» **Stored items**
┏━━

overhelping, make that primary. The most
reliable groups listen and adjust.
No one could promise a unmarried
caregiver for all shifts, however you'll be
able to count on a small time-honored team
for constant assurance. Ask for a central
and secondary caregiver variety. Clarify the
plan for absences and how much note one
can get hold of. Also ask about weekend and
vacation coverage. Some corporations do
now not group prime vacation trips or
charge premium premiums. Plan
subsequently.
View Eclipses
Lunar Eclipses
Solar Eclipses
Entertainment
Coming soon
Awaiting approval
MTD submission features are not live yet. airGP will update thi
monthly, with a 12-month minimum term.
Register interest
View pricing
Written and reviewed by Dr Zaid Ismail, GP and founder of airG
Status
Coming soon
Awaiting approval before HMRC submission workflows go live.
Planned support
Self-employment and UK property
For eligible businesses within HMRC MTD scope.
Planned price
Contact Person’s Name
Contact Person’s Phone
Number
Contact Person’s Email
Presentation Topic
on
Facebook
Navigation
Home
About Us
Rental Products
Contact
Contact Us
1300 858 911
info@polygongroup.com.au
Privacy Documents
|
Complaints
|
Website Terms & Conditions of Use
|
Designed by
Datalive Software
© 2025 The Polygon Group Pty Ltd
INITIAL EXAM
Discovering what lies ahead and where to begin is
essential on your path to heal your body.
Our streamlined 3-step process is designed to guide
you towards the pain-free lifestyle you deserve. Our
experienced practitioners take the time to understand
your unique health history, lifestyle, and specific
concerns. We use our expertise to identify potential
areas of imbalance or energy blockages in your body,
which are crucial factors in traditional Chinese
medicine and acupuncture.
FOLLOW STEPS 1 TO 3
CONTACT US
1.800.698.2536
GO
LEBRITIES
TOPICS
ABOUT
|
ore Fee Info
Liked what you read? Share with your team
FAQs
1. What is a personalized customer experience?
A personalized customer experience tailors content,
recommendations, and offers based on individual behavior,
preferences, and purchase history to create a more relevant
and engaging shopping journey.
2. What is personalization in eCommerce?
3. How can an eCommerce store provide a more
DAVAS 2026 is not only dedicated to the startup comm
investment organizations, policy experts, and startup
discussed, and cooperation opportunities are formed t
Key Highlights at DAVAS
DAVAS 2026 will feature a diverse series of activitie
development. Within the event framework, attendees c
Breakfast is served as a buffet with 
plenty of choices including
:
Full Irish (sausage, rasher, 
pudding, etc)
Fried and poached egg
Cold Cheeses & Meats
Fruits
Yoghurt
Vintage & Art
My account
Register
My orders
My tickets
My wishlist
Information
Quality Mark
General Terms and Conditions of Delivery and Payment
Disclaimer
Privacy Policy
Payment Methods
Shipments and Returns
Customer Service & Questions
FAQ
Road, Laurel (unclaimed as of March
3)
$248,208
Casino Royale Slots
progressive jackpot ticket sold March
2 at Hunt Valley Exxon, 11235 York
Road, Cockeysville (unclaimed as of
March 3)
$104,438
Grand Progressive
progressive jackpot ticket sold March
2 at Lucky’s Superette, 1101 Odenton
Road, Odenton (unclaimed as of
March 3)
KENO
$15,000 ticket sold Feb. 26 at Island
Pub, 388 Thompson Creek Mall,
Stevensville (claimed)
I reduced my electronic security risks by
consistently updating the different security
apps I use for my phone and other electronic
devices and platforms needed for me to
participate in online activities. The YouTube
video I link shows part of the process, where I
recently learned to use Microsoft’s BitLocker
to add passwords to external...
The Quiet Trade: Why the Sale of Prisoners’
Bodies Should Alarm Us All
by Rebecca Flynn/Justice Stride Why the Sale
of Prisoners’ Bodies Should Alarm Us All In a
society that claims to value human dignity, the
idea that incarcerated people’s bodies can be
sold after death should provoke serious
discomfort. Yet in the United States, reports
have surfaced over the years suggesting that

┗━━

What is needed here is how many lines of the entries contain "time"; give that number alone.

» **Finished task**
2